Collected data:

= = = = = = =

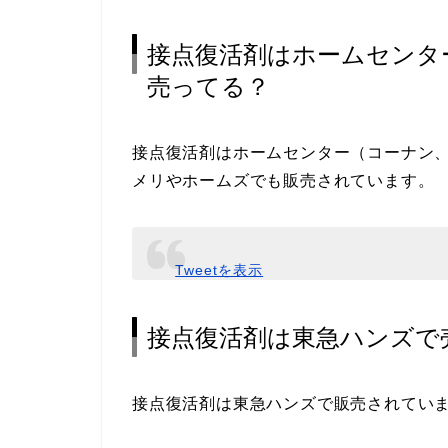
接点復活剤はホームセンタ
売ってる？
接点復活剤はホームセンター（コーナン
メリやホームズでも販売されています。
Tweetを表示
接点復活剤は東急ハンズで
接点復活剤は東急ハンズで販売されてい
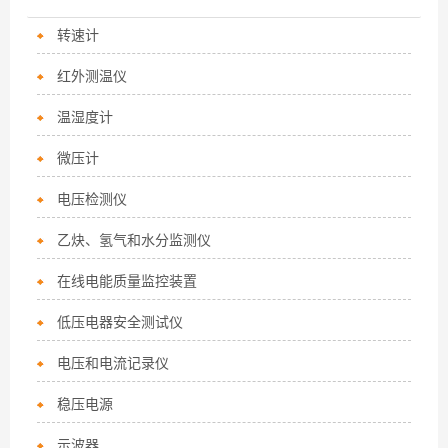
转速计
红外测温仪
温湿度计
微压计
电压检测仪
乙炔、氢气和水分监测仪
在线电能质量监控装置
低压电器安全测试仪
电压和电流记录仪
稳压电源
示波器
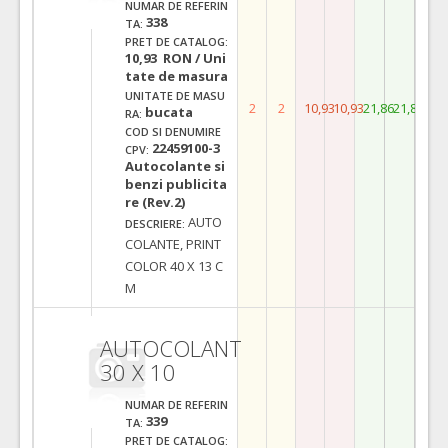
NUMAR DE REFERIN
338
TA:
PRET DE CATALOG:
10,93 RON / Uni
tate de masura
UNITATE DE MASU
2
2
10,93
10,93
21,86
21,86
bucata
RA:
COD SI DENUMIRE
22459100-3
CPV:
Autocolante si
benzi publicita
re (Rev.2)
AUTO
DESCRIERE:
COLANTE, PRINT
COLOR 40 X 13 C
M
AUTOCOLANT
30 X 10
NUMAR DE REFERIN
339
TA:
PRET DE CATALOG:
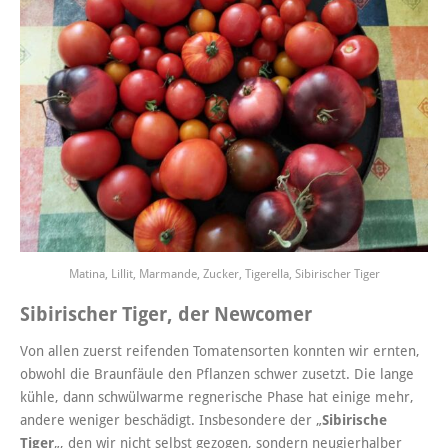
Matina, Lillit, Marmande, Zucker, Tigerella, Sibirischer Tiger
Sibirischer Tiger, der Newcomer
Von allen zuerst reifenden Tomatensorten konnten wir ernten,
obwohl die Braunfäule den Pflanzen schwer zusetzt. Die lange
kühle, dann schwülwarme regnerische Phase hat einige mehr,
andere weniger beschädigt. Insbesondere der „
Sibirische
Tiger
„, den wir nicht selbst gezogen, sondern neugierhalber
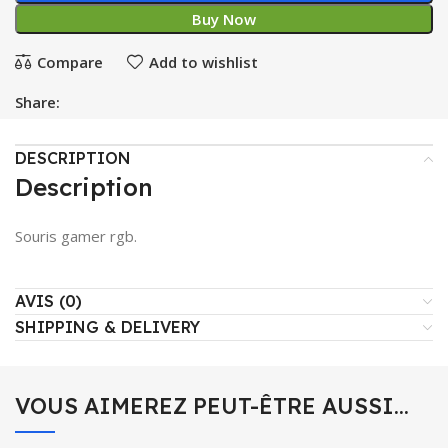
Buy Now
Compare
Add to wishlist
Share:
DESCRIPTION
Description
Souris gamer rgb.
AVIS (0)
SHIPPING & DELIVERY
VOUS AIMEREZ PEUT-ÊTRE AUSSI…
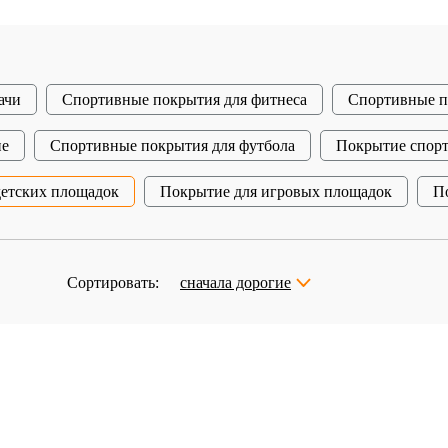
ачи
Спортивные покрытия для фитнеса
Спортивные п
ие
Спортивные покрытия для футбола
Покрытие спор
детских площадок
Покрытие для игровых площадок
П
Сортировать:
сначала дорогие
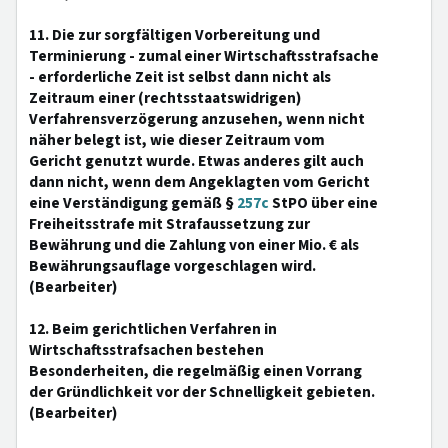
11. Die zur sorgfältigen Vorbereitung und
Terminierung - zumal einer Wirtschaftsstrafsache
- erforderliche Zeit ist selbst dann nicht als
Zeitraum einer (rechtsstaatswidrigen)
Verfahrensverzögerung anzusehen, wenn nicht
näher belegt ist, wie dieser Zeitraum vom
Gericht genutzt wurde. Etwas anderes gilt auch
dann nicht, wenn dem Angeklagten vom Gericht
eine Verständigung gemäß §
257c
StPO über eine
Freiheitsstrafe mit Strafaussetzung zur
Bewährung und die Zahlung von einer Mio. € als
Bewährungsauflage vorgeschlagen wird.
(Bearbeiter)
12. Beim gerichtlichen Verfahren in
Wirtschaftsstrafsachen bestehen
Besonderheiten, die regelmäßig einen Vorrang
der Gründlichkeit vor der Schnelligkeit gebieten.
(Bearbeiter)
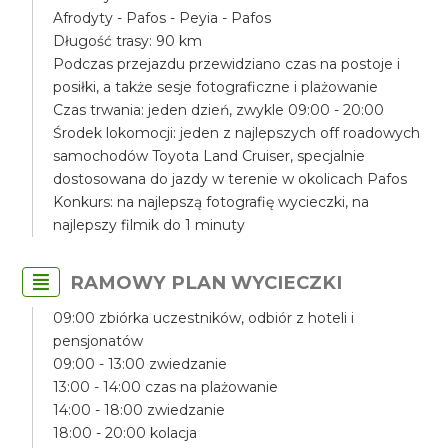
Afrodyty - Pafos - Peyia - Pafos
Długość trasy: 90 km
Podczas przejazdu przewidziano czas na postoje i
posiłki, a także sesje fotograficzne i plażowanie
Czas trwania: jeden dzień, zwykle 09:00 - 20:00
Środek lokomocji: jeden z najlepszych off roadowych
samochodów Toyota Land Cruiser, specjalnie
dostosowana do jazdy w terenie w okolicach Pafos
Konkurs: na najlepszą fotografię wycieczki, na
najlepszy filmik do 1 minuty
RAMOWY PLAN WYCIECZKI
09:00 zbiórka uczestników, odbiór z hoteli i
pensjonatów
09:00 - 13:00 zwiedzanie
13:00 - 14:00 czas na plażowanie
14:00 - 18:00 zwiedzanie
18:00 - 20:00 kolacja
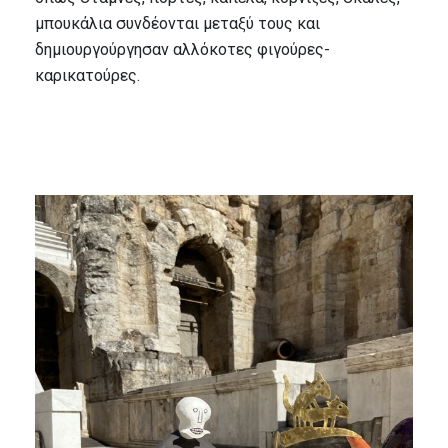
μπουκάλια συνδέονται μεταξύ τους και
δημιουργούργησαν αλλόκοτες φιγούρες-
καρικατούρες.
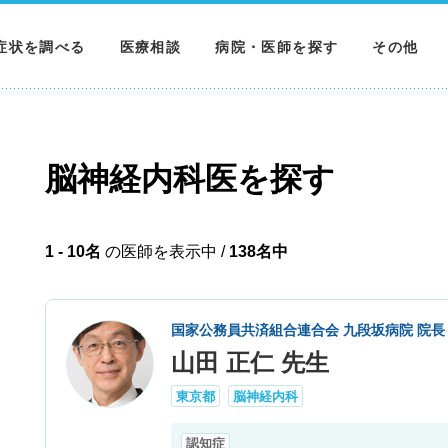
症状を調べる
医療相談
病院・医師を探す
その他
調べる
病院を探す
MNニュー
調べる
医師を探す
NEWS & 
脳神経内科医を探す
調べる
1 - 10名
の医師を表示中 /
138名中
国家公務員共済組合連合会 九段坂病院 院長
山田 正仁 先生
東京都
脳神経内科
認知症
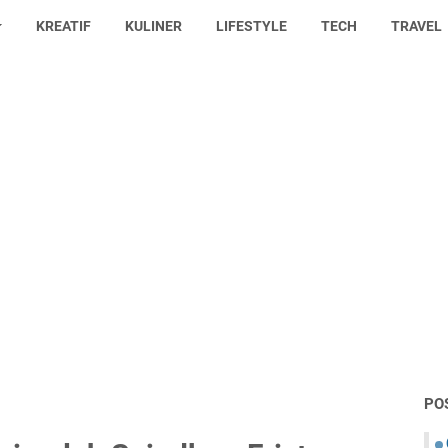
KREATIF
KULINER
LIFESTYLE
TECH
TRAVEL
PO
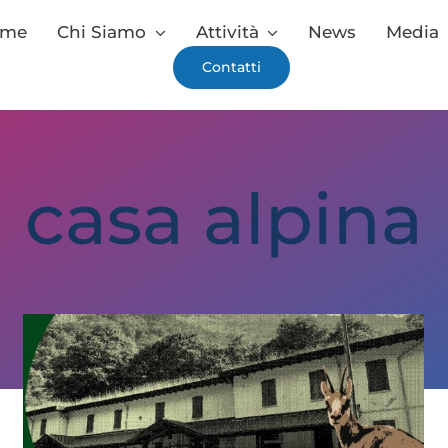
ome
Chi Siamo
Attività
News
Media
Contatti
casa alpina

= = = = = = =

Your output should be the lines above from the one that contains "benzi publicita" through the one that contains "Wirtschaftsstrafsachen bestehen", word for word, with pictures left out.

benzi publicita
re (Rev.2)
AUTO
DESCRIERE:
COLANTE, PRINT
COLOR 40 X 13 C
M
AUTOCOLANT
30 X 10
NUMAR DE REFERIN
339
TA:
PRET DE CATALOG:
Matina, Lillit, Marmande, Zucker, Tigerella, Sibirischer Tiger
Sibirischer Tiger, der Newcomer
Von allen zuerst reifenden Tomatensorten konnten wir ernten,
obwohl die Braunfäule den Pflanzen schwer zusetzt. Die lange
kühle, dann schwülwarme regnerische Phase hat einige mehr,
andere weniger beschädigt. Insbesondere der „
Sibirische
Tiger
„, den wir nicht selbst gezogen, sondern neugierhalber
Buy Now
Compare
Add to wishlist
Share:
DESCRIPTION
Description
Souris gamer rgb.
AVIS (0)
SHIPPING & DELIVERY
VOUS AIMEREZ PEUT-ÊTRE AUSSI…
ачи
Спортивные покрытия для фитнеса
Спортивные п
ие
Спортивные покрытия для футбола
Покрытие спор
детских площадок
Покрытие для игровых площадок
П
Сортировать:
сначала дорогие
11. Die zur sorgfältigen Vorbereitung und
Terminierung - zumal einer Wirtschaftsstrafsache
- erforderliche Zeit ist selbst dann nicht als
Zeitraum einer (rechtsstaatswidrigen)
Verfahrensverzögerung anzusehen, wenn nicht
näher belegt ist, wie dieser Zeitraum vom
Gericht genutzt wurde. Etwas anderes gilt auch
dann nicht, wenn dem Angeklagten vom Gericht
eine Verständigung gemäß §
257c
StPO über eine
Freiheitsstrafe mit Strafaussetzung zur
Bewährung und die Zahlung von einer Mio. € als
Bewährungsauflage vorgeschlagen wird.
(Bearbeiter)
12. Beim gerichtlichen Verfahren in
Wirtschaftsstrafsachen bestehen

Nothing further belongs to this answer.